**Exercise materials**
+ + + +

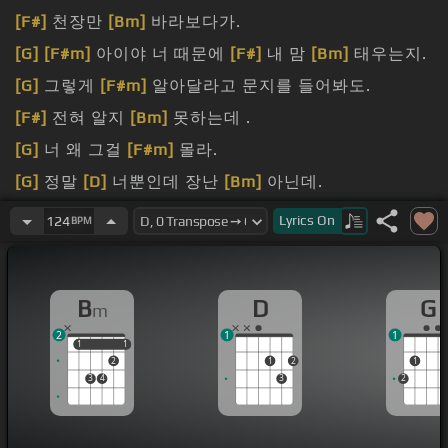
[F#]
천장만
[Bm]
바라보다가.
[G]
[F#m]
아이야 너 때문에
[F#]
내 맘
[Bm]
태우는지.
[G]
그렇게
[F#m]
알아달라고 문지를 들어봐도.
[F#]
전혀 알지
[Bm]
못하는데 .
[G]
너 왜 그걸
[F#m]
몰라.
[G]
정말
[D]
너뿐인데 장난
[Bm]
아닌데.
눈에
[A]
동반나
[D]
써져 있는데.
Lyrics
On
124
BPM
B
D
G
m
2
1
1
1
1
1
1
2
1
2
1
3
4
3
2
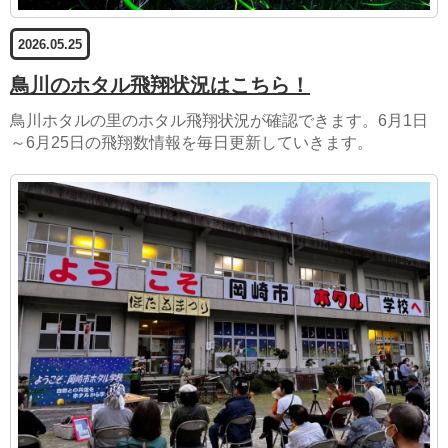
2026.05.25
鳥川のホタル飛翔状況はこちら！
鳥川ホタルの里のホタル飛翔状況が確認できます。6月1日
～6月25日の飛翔数情報を毎日更新していきます。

+ + + +

**Task directions**
Give the data above again exactly. Leave the pictures out.

**Answer space**
[F#]
천장만
[Bm]
바라보다가.
[G]
[F#m]
아이야 너 때문에
[F#]
내 맘
[Bm]
태우는지.
[G]
그렇게
[F#m]
알아달라고 문지를 들어봐도.
[F#]
전혀 알지
[Bm]
못하는데 .
[G]
너 왜 그걸
[F#m]
몰라.
[G]
정말
[D]
너뿐인데 장난
[Bm]
아닌데.
눈에
[A]
동반나
[D]
써져 있는데.
Lyrics
On
124
BPM
B
D
G
m
2
1
1
1
1
1
1
2
1
2
1
3
4
3
2
2026.05.25
鳥川のホタル飛翔状況はこちら！
鳥川ホタルの里のホタル飛翔状況が確認できます。6月1日
～6月25日の飛翔数情報を毎日更新していきます。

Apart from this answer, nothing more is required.